* [Task directions] Below are the records; copy each line in which "drone" occurs.

::: Record set

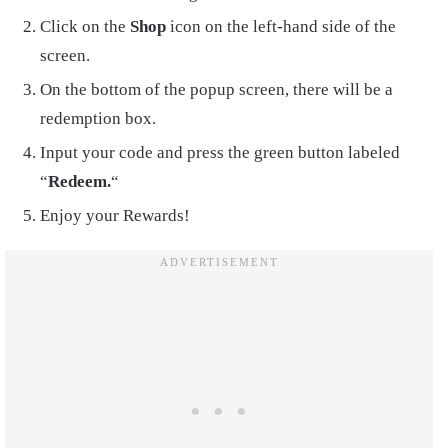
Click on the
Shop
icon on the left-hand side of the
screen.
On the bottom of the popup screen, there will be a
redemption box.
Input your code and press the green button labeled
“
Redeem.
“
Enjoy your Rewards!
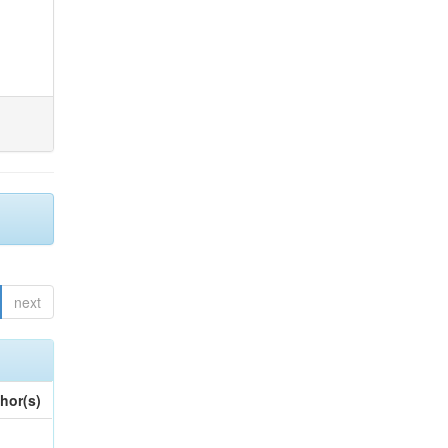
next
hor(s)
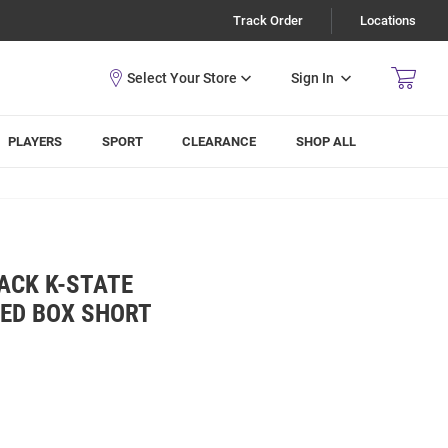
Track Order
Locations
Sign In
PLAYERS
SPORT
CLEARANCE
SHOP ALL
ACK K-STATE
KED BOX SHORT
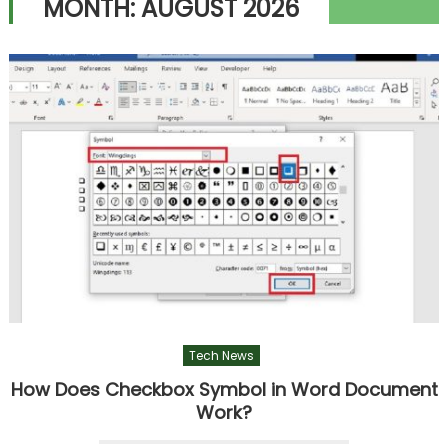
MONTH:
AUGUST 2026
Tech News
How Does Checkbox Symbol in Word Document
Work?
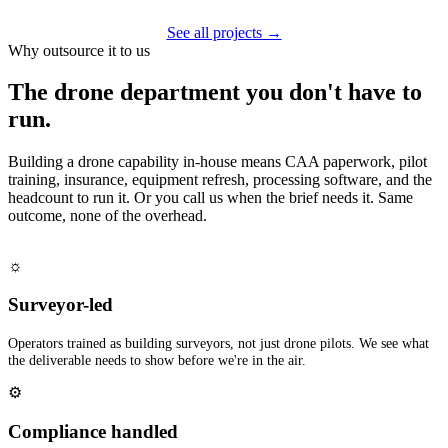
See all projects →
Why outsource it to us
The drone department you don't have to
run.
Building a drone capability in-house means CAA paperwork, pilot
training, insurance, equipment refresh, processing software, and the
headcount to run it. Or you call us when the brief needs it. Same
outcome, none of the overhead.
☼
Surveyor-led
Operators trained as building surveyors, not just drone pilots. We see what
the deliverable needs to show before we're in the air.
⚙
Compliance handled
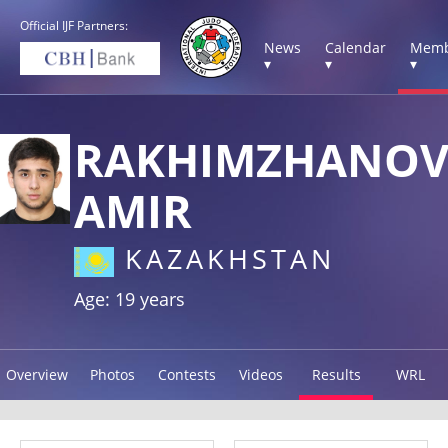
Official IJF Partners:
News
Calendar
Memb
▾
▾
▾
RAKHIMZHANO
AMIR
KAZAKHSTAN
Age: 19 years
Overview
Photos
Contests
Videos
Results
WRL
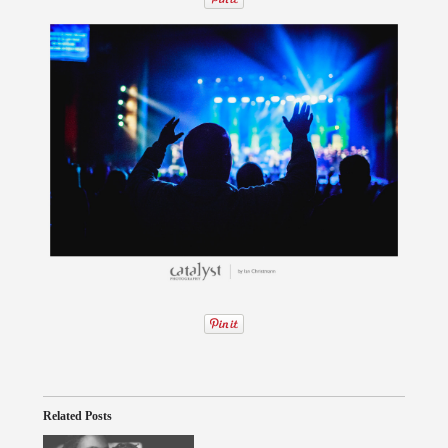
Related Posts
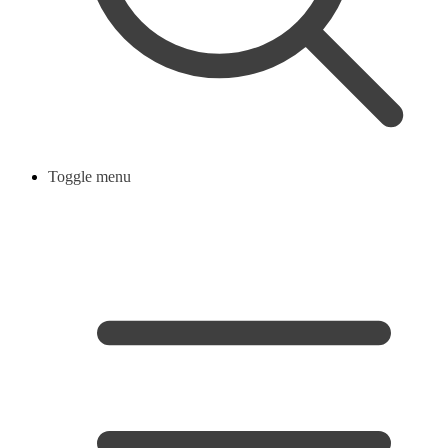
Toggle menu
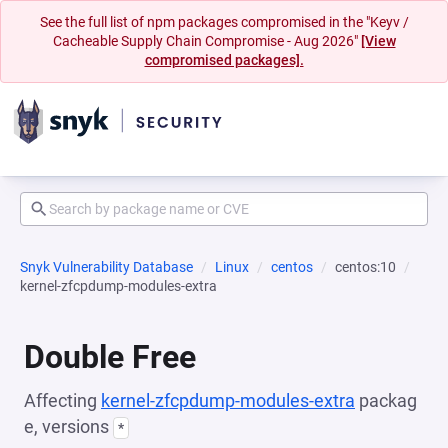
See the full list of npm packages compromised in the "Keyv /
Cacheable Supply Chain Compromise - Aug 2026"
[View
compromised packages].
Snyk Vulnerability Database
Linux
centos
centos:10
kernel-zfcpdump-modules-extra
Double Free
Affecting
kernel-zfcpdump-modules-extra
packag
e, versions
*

::::::

* [The answer]
The drone department you don't have to
Building a drone capability in-house means CAA paperwork, pilot
Operators trained as building surveyors, not just drone pilots. We see what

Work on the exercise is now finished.